The 1873 Texas lieutenant gubernatorial election was held on December 2, 1873, in order to elect the lieutenant governor of Texas. Democratic candidate and Richard B. Hubbard defeated Republican candidate Robert H. Taylor by a wide margin.

== General election ==
The election was the first following Texas' readmission to the Union following its administration under military Reconstruction.

=== Candidates ===
- Richard B. Hubbard, former state representative (Democrat)
- Robert H. Taylor, former state representative and state senator (Republican)

=== Results ===

Texas lieutenant gubernatorial election, 1873
| Party |  | Candidate | Votes | % | ±% |
|  | Democratic | Richard B. Hubbard | 86,825 | 66.96 | +39.86 |
|  | Republican | Robert H. Taylor | 42,812 | 33.02 | −16.13 |
| Total votes |  |  | 129,637 | 100.00 |
|  | Democratic gain from Republican |  |  |  |  |

== Aftermath ==
The outcome of the election was controversial, and like many elections from the era it was characterized by fraud and voter intimidation on both sides. Within the month, the Texas Supreme Court ruled the election had been unconstitutionally conducted in the case Ex parte Rodriguez, an extraordinary habeas corpus writ holding that the election had been unconstitutional because the polls were only open for one day. The new Constitution of 1869 had provided in Article III, Section 6, that all elections would be held "at the county seats of the several counties until otherwise provided by law; and the polls shall be opened for four days." Since the decision hinged crucially on the interpretation of the semi-colon, Texan historians have referred to the Court during this period as the "Semicolon Court," following its use by Oran Milo Roberts in his history of the Reconstruction period in the state.

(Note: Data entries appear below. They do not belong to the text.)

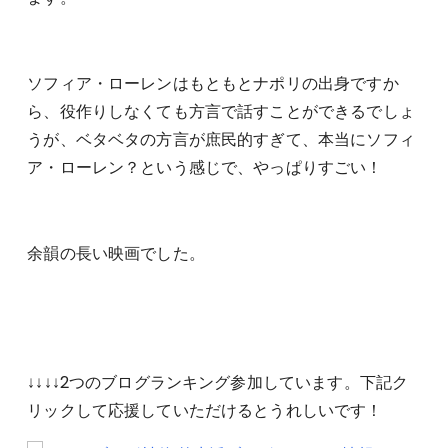
ソフィア・ローレンはもともとナポリの出身ですか
ら、役作りしなくても方言で話すことができるでしょ
うが、ベタベタの方言が庶民的すぎて、本当にソフィ
ア・ローレン？という感じで、やっぱりすごい！
余韻の長い映画でした。
↓↓↓↓2つのブログランキング参加しています。下記ク
リックして応援していただけるとうれしいです！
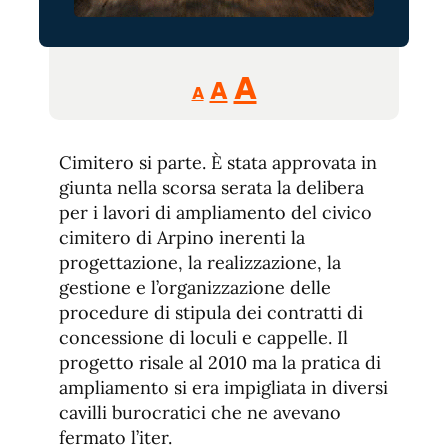
Reducir
Aumentar
Restablecer
A
A
A
tamaño
tamaño
tamaño
de
de
fuente.
Cimitero si parte. È stata approvata in
de
fuente
giunta nella scorsa serata la delibera
fuente.
per i lavori di ampliamento del civico
cimitero di Arpino inerenti la
progettazione, la realizzazione, la
gestione e l’organizzazione delle
procedure di stipula dei contratti di
concessione di loculi e cappelle. Il
progetto risale al 2010 ma la pratica di
ampliamento si era impigliata in diversi
cavilli burocratici che ne avevano
fermato l’iter.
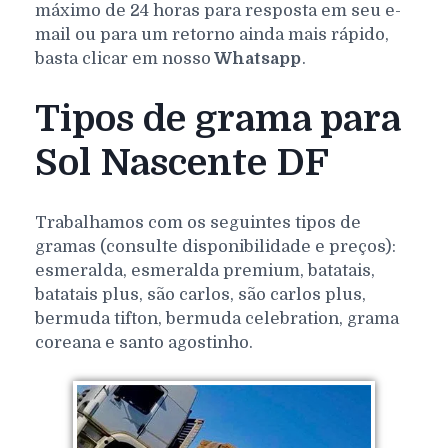
máximo de 24 horas para resposta em seu e-
mail ou para um retorno ainda mais rápido,
basta clicar em nosso
Whatsapp
.
Tipos de grama para
Sol Nascente DF
Trabalhamos com os seguintes tipos de
gramas (consulte disponibilidade e preços):
esmeralda, esmeralda premium, batatais,
batatais plus, são carlos, são carlos plus,
bermuda tifton, bermuda celebration, grama
coreana e santo agostinho.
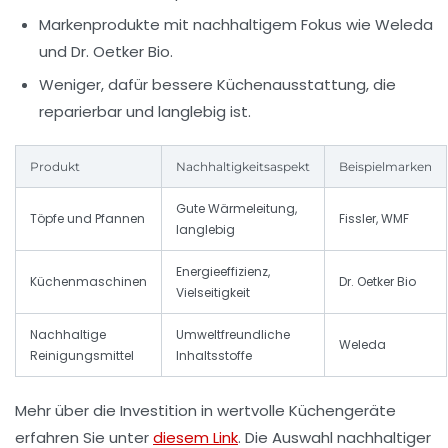
Markenprodukte
mit nachhaltigem Fokus wie
Weleda
und
Dr. Oetker Bio
.
Weniger, dafür bessere Küchenausstattung
, die
reparierbar und langlebig ist.
Produkt
Nachhaltigkeitsaspekt
Beispielmarken
Gute Wärmeleitung,
Töpfe und Pfannen
Fissler, WMF
langlebig
Energieeffizienz,
Küchenmaschinen
Dr. Oetker Bio
Vielseitigkeit
Nachhaltige
Umweltfreundliche
Weleda
Reinigungsmittel
Inhaltsstoffe
Mehr über die Investition in wertvolle Küchengeräte
erfahren Sie unter
diesem Link
. Die Auswahl nachhaltiger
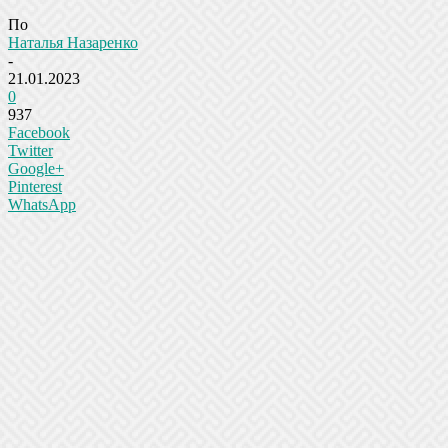
По
Наталья Назаренко
-
21.01.2023
0
937
Facebook
Twitter
Google+
Pinterest
WhatsApp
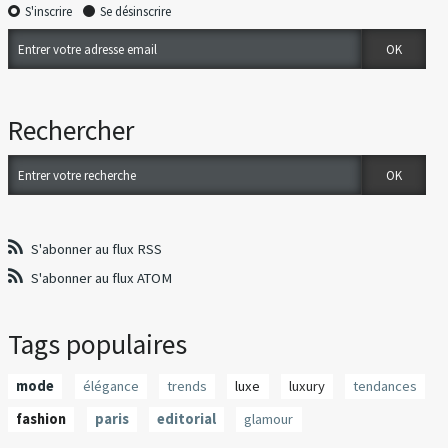
S'inscrire
Se désinscrire
Rechercher
S'abonner au flux RSS
S'abonner au flux ATOM
Tags populaires
mode
élégance
trends
luxe
luxury
tendances
fashion
paris
editorial
glamour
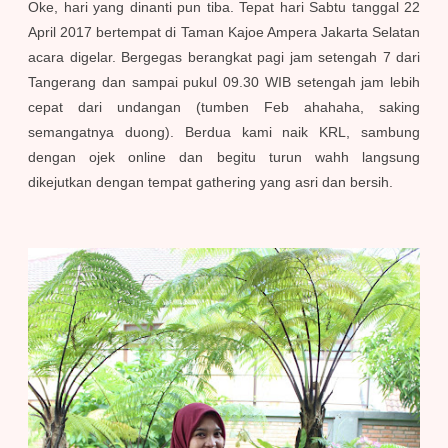
Oke, hari yang dinanti pun tiba. Tepat hari Sabtu tanggal 22
April 2017 bertempat di Taman Kajoe Ampera Jakarta Selatan
acara digelar. Bergegas berangkat pagi jam setengah 7 dari
Tangerang dan sampai pukul 09.30 WIB setengah jam lebih
cepat dari undangan (tumben Feb ahahaha, saking
semangatnya duong). Berdua kami naik KRL, sambung
dengan ojek online dan begitu turun wahh langsung
dikejutkan dengan tempat gathering yang asri dan bersih.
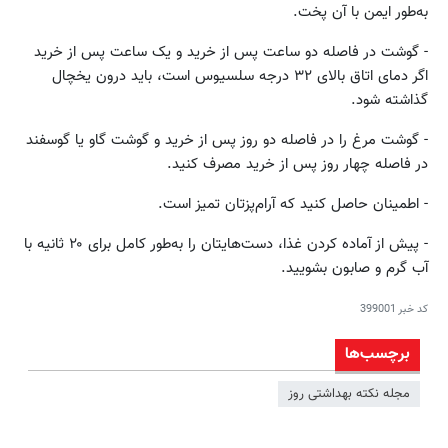
به‌طور ایمن با آن پخت.
- گوشت در فاصله دو ساعت پس از خرید و یک ساعت پس از خرید
اگر دمای اتاق بالای ۳۲ درجه سلسیوس است، باید درون یخچال
گذاشته شود.
- گوشت مرغ را در فاصله دو روز پس از خرید و گوشت گاو یا گوسفند
در فاصله چهار روز پس از خرید مصرف کنید.
- اطمینان حاصل کنید که آرام‌پزتان تمیز است.
- پیش از آماده کردن غذا، دست‌هایتان را به‌طور کامل برای ۲۰ ثانیه با
آب گرم و صابون بشویید.
کد خبر
399001
برچسب‌ها
مجله نکته بهداشتی روز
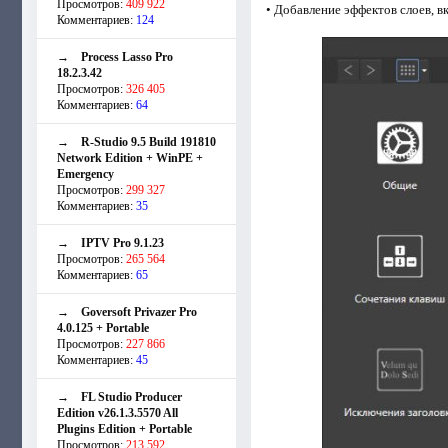
Просмотров:
409 922
• Добавление эффектов слоев, в
Комментариев:
124
→
Process Lasso Pro
18.2.3.42
Просмотров:
326 405
Комментариев:
64
→
R-Studio 9.5 Build 191810
Network Edition + WinPE +
Emergency
Просмотров:
299 327
Комментариев:
35
→
IPTV Pro 9.1.23
Просмотров:
265 564
Комментариев:
65
→
Goversoft Privazer Pro
4.0.125 + Portable
Просмотров:
227 866
Комментариев:
45
→
FL Studio Producer
Edition v26.1.3.5570 All
Plugins Edition + Portable
Просмотров:
213 592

The Ex parte Rodriguez ruling was never enforced. On January 15, disregarding the court's ruling and on the belief that incumbent Republican Governor Edmund Davis had stationed militiamen on the first floor of the Texas State Capitol in an attempt to continue his hold on the office, a group of Democrats entered using keys through the second to have Democratic candidate Richard Coke sworn into office. Davis summoned state troops to his defense, but upon their arrival, they joined Coke. Coke was sworn in and Davis swore for a truce; after President Ulysses S. Grant declined to send federal troops to aid his hold on the Capitol, Davis left office peacefully on January 19, bringing an effective end to the Reconstruction era in Texas. As a result of the election, the Democratic Party would become the dominant political party in Texas for more than a century.

Hubbard was the first lieutenant governor to take the oath of office since 1866. (Note: James W. Flanagan had won the office in the 1869 election and presided over a provisional session of the legislature, but did not take the oath of office before being appointed to a United States Senate seat by the legislature.)